The duties of the agent would be to retail to the public, for ready money, copies of books published by members of the association. To sell to the trade, at prices agreed upon, any copies they may require. To cause to be inserted in the journals, or at the end of works published by members, any advertisements which the committee or authors may direct. To prepare a general catalogue of the works of members. To be the agent for any member of the association respecting the printing of any work.
Such a union would naturally present other advantages; and as each author would retain the liberty of putting any price he might think fit on his productions, the public would have the advantage of reduction in price produced by competition between authors on the same subject, as well as of that arising from a cheaper mode of publishing the volumes sold to them.
402. Possibly, one of the consequences resulting from such an association, would be the establishment of a good and an impartial review, a work the want of which has been felt for several years. The two long-established and celebrated reviews, the unbending champions of the most opposite political opinions. are, from widely differing causes, exhibiting unequivocal signs of decrepitude and decay. The quarterly advocate of despotic principles is fast receding from the advancing intelligence of the age; the new strength and new position which that intelligence has acquired, demands for its expression, new organs, equally the representatives of its intellectual power, and of its moral energies: whilst, on the other hand, the sceptre of the northern critics has passed, from the vigorous grasp of those who established its dominion, into feebler hands.

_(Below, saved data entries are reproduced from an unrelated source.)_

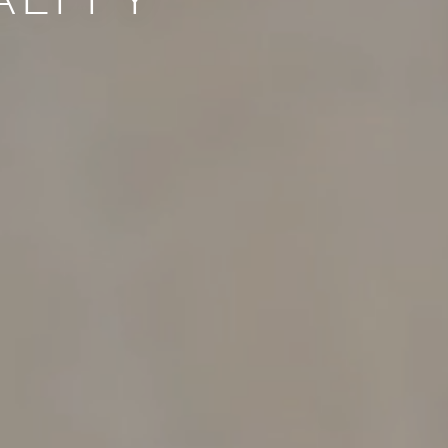
ÁLFFY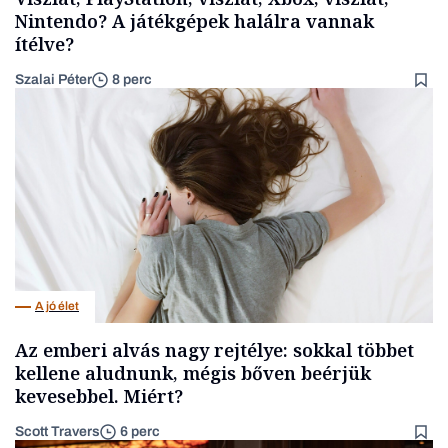
Nintendo? A játékgépek halálra vannak
ítélve?
Szalai Péter
8 perc
A jó élet
Az emberi alvás nagy rejtélye: sokkal többet
kellene aludnunk, mégis bőven beérjük
kevesebbel. Miért?
Scott Travers
6 perc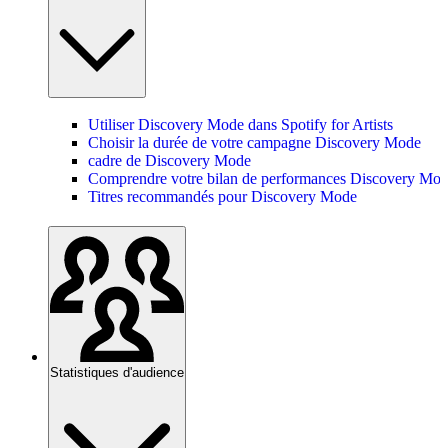
Utiliser Discovery Mode dans Spotify for Artists
Choisir la durée de votre campagne Discovery Mode
cadre de Discovery Mode
Comprendre votre bilan de performances Discovery Mo
Titres recommandés pour Discovery Mode
Statistiques d'audience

403. It may be stated as a difficulty in realizing this suggestion, that those most competent to supply periodical criticism, are already engaged. But it is to be observed, that there are many who now supply literary criticisms to journals, the political principles of which they disapprove; and that if once a respectable and well-supported review(5*) were established, capable of competing, in payment to its contributors, with the wealthiest of its rivals, it would very soon be supplied with the best materials the country can produce. (6*) It may also be apprehended that such a combination of authors would be favourable to each other. There are two temptations to which an editor of a review is commonly exposed: the first is, a tendency to consult too much, in the works he criticizes, the interest of the proprietor of his review; the second, a similar inclination to consult the interests of his friends. The plan which has been proposed removes one of these temptations, but it would be very difficult, if not impossible, to destroy the other.
NOTES:
1. The whole of the subsequent details relate to the first edition of this work.
2. These details vary with different books and different publishers; those given in the text are believed to substantially correct, and are applicable to works like the present.
3. It is now understood that the use of spies has been given up; and it is also known that the system of underselling is again privately resorted to by many, so that the injury arising from this arbitrary system, pursued by the great booksellers, affects only, or most severely, those whose adherence to an extorted promise most deserves respect. Note to the second edition.
4 The monopoly cases. Nos. 1. 2. and 3. of those published by Mr Pickering, should be consulted upon this point; and, as the public will be better able to form a judgement by hearing the other side of the question, it is to be hoped the Chairman of the Committee (Mr Richardson) will publish those regulations respecting the trade, a copy of which. Mr Pickering states, is refused by the Committee even to those who sign them.